The Joy of a Cold Toilet Seat

Not exactly freezing Coming from Canada, I'm used to cold weather.

But the past few weeks of winter monsoons have been an interesting experience.

For those unacquainted with the pleasures of a Western Canadian winter, let me paint a picture:

It's dark. The sun grudgingly comes up for a few hours between 9.00am and 4.00pm and then packs it in. The wind whips down from the North at a brisk 60 kilometers per hour. The outside air temperature is -35C. The wind and the cold combine for a wind chill factor of -72C. It's cold enough to freeze solid any exposed body parts in 30 seconds.

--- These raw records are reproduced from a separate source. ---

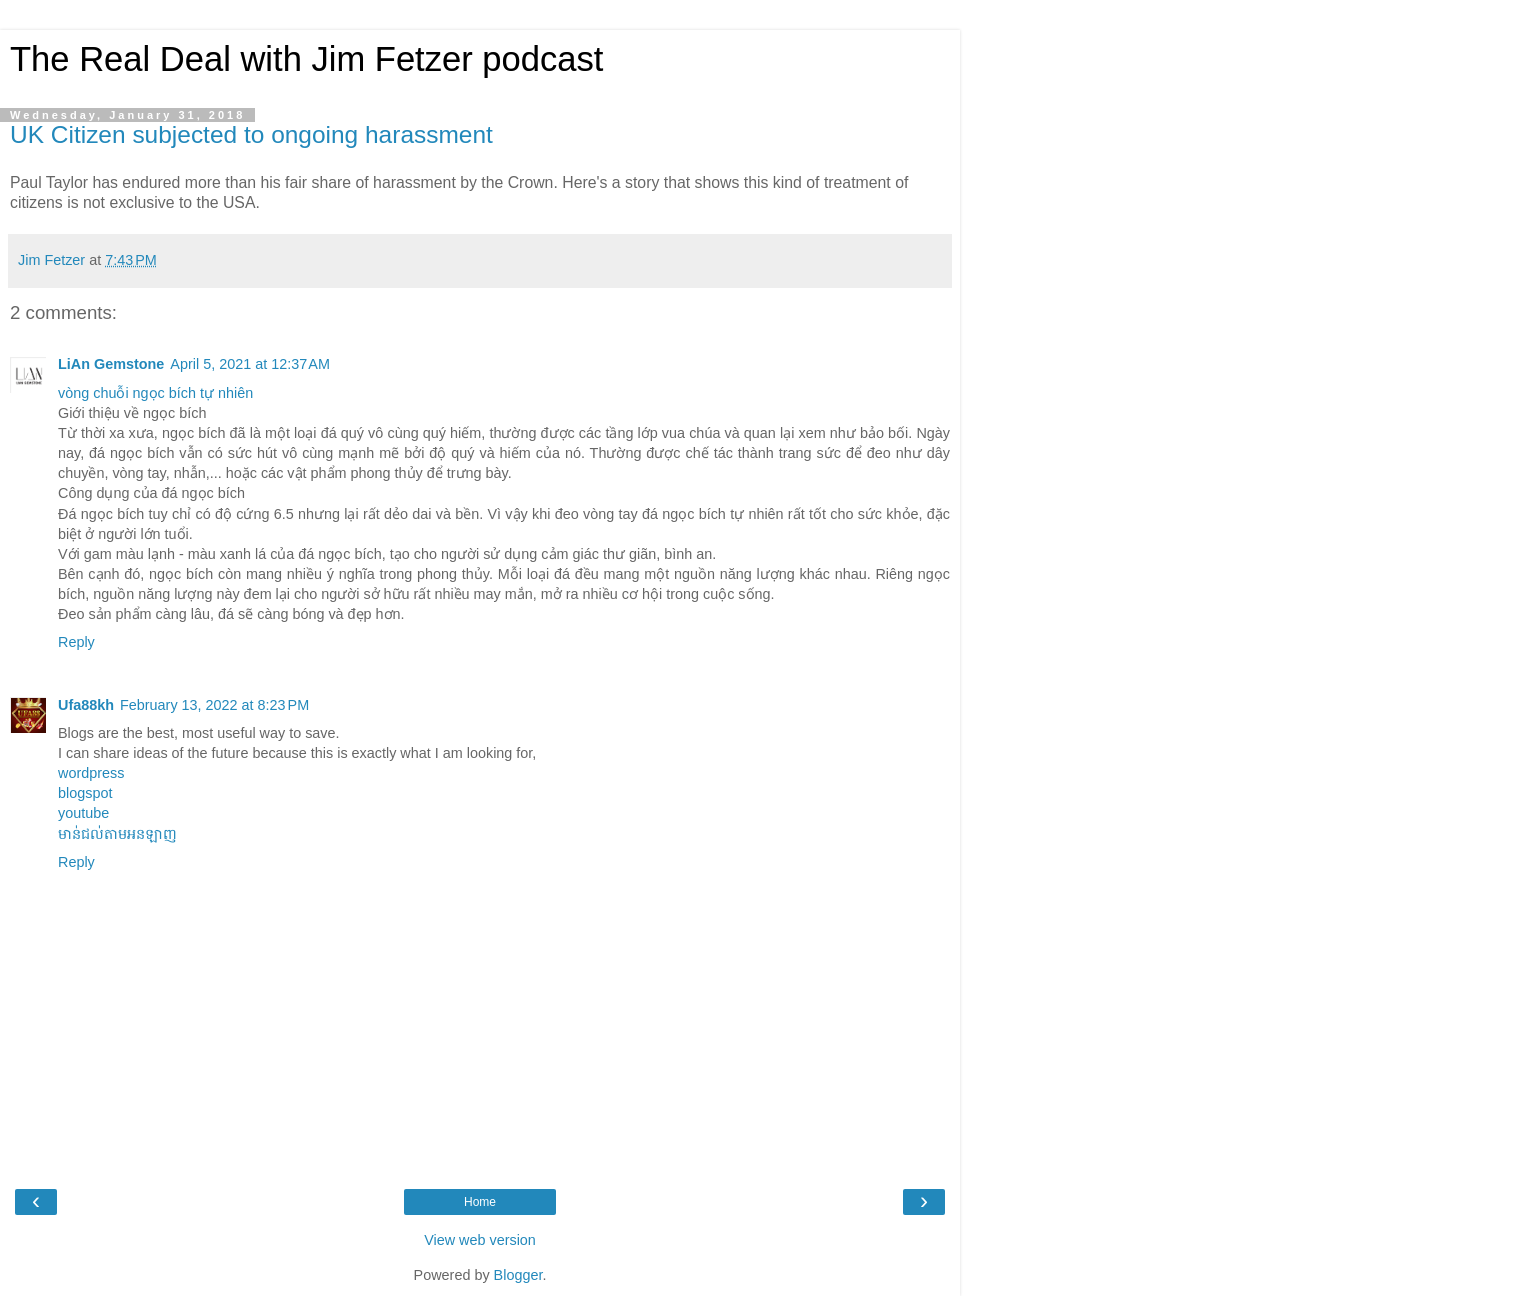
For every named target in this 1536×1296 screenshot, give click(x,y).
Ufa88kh (86, 705)
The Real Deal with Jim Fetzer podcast (306, 59)
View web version (480, 1240)
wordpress (91, 773)
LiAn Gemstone (111, 364)
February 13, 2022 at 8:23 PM (214, 705)
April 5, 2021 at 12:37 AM (250, 364)
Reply (76, 642)
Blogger (518, 1275)
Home (480, 1202)
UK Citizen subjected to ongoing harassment (251, 134)
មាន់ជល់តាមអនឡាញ (117, 834)
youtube (83, 813)
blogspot (85, 793)
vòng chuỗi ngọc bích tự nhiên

The funny thing is, -35C in the Canadian Northwest Territories is considered balmy. But no matter how cold it gets, it's a dry cold. Arctic air is as dry as the desert. If you dress well, you can stay warm.

"When people think of Hong Kong, they think of heat, and that's what they get ..."

When people think of Hong Kong, they think of heat, and that's what they get most of the time. In the summer, the heat and humidity can drain you of energy, so it's wise to study the Heat Index. But don't forget, Hong Kong is sub-tropical.

From December through March, cold monsoon winds sweep in from China, and it gets chilly. As cold as Canada? Of course not, but it's a different type of cold, a wet cold.

In Canada, everyone has indoor heating. Houses are built of wood and are well-insulated. Natural gas furnaces provide toasty air and houses stay warm and cozy.

In Hong Kong, flats are made of concrete. They have no indoor heating and no insulation. When the monsoon winds blow, combined with an overnight temperature of 8C and the dampness of high humidity, the flat is cold enough to hang meat. The chill is pervasive; it creeps through your flesh, all the way to your bones.

· ƒ ·

Here are a few survival tips:

· Dress properly. This is the tricky part.

Let's say it's 8C in the morning. By noon, the temperature could be as high as 16C. Should you over-dress, you'll perspire and be hot and sticky all day long. Should you under-dress, the wind will be a miserable, warmth-robbing companion.

Many offices, restaurants and shops leave air conditioning cranked up regardless of the weather. Heading indoors often offers little respite from the chill. On the other hand, dashing into a frosty-cold mall to escape the oppressive heat of summer can give you a stroke.

· Buy a heater. We purchased a radiating heater, which keeps our bedroom nice and warm. However, it does nothing for the rest of the flat unless we move it, and even then it takes a while to warm the space.

Showers become an adventure. The first major challenge is undressing; the shirt is the last thing to come off, followed by an invigorating bare-ass naked walk across the freezing ceramic tile floor.

"... an invigorating bare-ass naked walk across the freezing ceramic tile floor."

God forbid you should feel the need to use the facility. Then you get to experience the joy of riding a cold toilet seat.

The next step is to crank on the hot water without scalding yourself. As soon as the temperature is set, step in. Ahhhhh... pure ecstasy.

The difficult part is turning off the hot water. Cold air steals over your flesh and robs it of stored-up heat in seconds. Goosebumps pop up all over your body, including those two large pinkish areas on your chest. You towel-dry in 3.2 seconds and dress in a minute-and-a-half. This may be beneficial should you be running late.

· Drink hot liquids. Winter is the time to avoid cold beverages. Hot tea or soup will warm you from the inside to fend off the cold. Chilled drinks will make you shiver until your fillings loosen.

Aside of these tips, you could dress as locals do. They're still running around in down-filled coats, scarves, toques (pronounced like kook — that's a knitted woolen cap to my American friends), and so on. When I tell them about the winters in Canada, they're unable to fathom the depths of that kind of cold.

All of this will soon be a memory; April is creeping up, and with the increase in temperature, typhoon season will begin.

When summer kicks into full gear, everyone will be complaining about the heat.

I'll have to get rid of the side of beef before then.